▸ **Exercise**: Everything from the line holding "300px × 649px." through the final line of the entries below is to be written out exactly, and nothing more; leave out pictures.

(Input material begins)

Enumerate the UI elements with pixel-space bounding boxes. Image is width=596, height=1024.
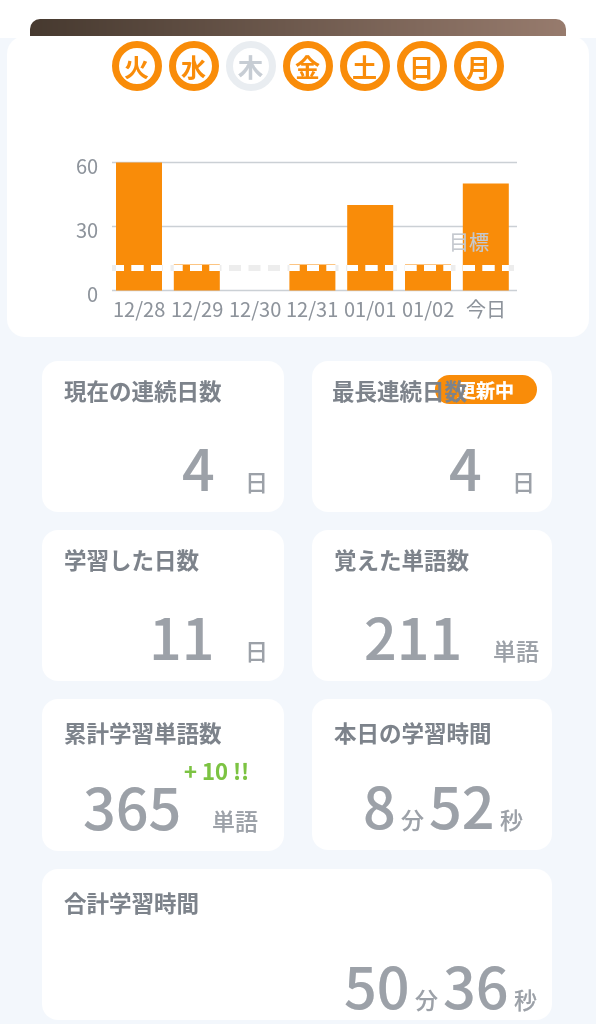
staticText: 12/28 — [113, 294, 166, 322]
staticText: 8 — [363, 762, 396, 845]
staticText: 現在の連続日数 — [64, 374, 222, 407]
staticText: 11 — [149, 593, 215, 676]
staticText: 4 — [182, 424, 215, 507]
button[interactable]: 月 — [454, 41, 504, 91]
button[interactable]: 現在の連続日数 — [42, 361, 284, 512]
staticText: 211 — [364, 593, 463, 676]
staticText: 秒 — [500, 802, 523, 835]
staticText: 金 — [295, 48, 321, 84]
staticText: 52 — [429, 762, 495, 845]
staticText: 合計学習時間 — [64, 886, 200, 919]
staticText: 30 — [76, 215, 99, 244]
staticText: 36 — [443, 942, 509, 1020]
staticText: 月 — [466, 48, 492, 84]
staticText: 分 — [401, 802, 424, 835]
staticText: 日 — [512, 464, 535, 497]
staticText: 日 — [245, 633, 268, 666]
button[interactable]: 日 — [397, 41, 447, 91]
staticText: 秒 — [514, 982, 537, 1015]
button[interactable]: 木 — [226, 41, 276, 91]
button[interactable]: 水 — [169, 41, 219, 91]
staticText: 12/31 — [286, 294, 339, 322]
staticText: 50 — [344, 942, 410, 1020]
staticText: 01/02 — [402, 294, 455, 322]
button[interactable]: 学習した日数 — [42, 530, 284, 681]
staticText: 学習した日数 — [64, 543, 200, 576]
staticText: 分 — [415, 982, 438, 1015]
staticText: 今日 — [466, 294, 506, 322]
button[interactable]: 累計学習単語数 — [42, 699, 284, 851]
staticText: 水 — [181, 48, 207, 84]
button[interactable]: 火 — [112, 41, 162, 91]
button[interactable]: 更新中 — [312, 361, 552, 512]
staticText: 単語 — [493, 633, 539, 666]
staticText: 60 — [76, 151, 99, 180]
staticText: 土 — [352, 48, 378, 84]
staticText: 更新中 — [457, 376, 515, 404]
staticText: 累計学習単語数 — [64, 716, 222, 749]
staticText: 単語 — [212, 803, 258, 836]
staticText: 4 — [449, 424, 482, 507]
staticText: 本日の学習時間 — [334, 716, 492, 749]
button[interactable]: 覚えた単語数 — [312, 530, 552, 681]
button[interactable]: 本日の学習時間 — [312, 699, 552, 850]
staticText: + 10 !! — [184, 754, 250, 786]
staticText: 最長連続日数 — [332, 374, 468, 407]
staticText: 日 — [245, 464, 268, 497]
button[interactable]: 土 — [340, 41, 390, 91]
staticText: 日 — [409, 48, 435, 84]
button[interactable]: 金 — [283, 41, 333, 91]
staticText: 0 — [87, 279, 99, 308]
staticText: 365 — [83, 763, 182, 846]
staticText: 12/30 — [229, 294, 282, 322]
staticText: 12/29 — [171, 294, 224, 322]
staticText: 覚えた単語数 — [334, 543, 470, 576]
staticText: 木 — [238, 48, 264, 84]
button[interactable]: 合計学習時間 — [42, 869, 552, 1020]
staticText: 目標 — [449, 227, 489, 256]
staticText: 火 — [124, 48, 150, 84]
staticText: 01/01 — [344, 294, 397, 322]
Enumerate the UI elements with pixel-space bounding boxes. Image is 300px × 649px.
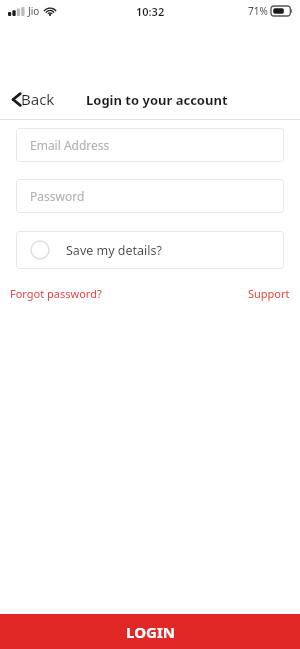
staticText: Forgot password? [10,286,102,301]
button[interactable]: Forgot password? [8,283,104,304]
staticText: Login to your account [86,91,228,109]
staticText: Jio [28,4,40,18]
staticText: Back [21,89,55,109]
button[interactable]: Support [246,283,292,304]
button[interactable]: Back [8,86,59,112]
staticText: Save my details? [66,242,162,259]
staticText: Password [30,188,85,204]
button[interactable]: LOGIN [0,614,300,649]
button[interactable]: Save my details? [16,231,284,269]
button[interactable]: Password [16,179,284,213]
staticText: 10:32 [136,4,165,19]
staticText: LOGIN [126,622,175,642]
staticText: Support [248,286,290,301]
staticText: 71% [248,4,268,18]
staticText: Email Address [30,137,110,153]
button[interactable]: Email Address [16,128,284,162]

(Input material ends)

▸ **Answer for this exercise**:
Enumerate the UI elements with pixel-space bounding boxes. Image is 300px × 649px.
staticText: Forgot password? [10,286,102,301]
button[interactable]: Forgot password? [8,283,104,304]
staticText: Login to your account [86,91,228,109]
staticText: Jio [28,4,40,18]
staticText: Back [21,89,55,109]
button[interactable]: Support [246,283,292,304]
button[interactable]: Back [8,86,59,112]
staticText: Save my details? [66,242,162,259]
staticText: Password [30,188,85,204]
button[interactable]: LOGIN [0,614,300,649]
button[interactable]: Save my details? [16,231,284,269]
button[interactable]: Password [16,179,284,213]
staticText: 10:32 [136,4,165,19]
staticText: LOGIN [126,622,175,642]
staticText: Support [248,286,290,301]
staticText: 71% [248,4,268,18]
staticText: Email Address [30,137,110,153]
button[interactable]: Email Address [16,128,284,162]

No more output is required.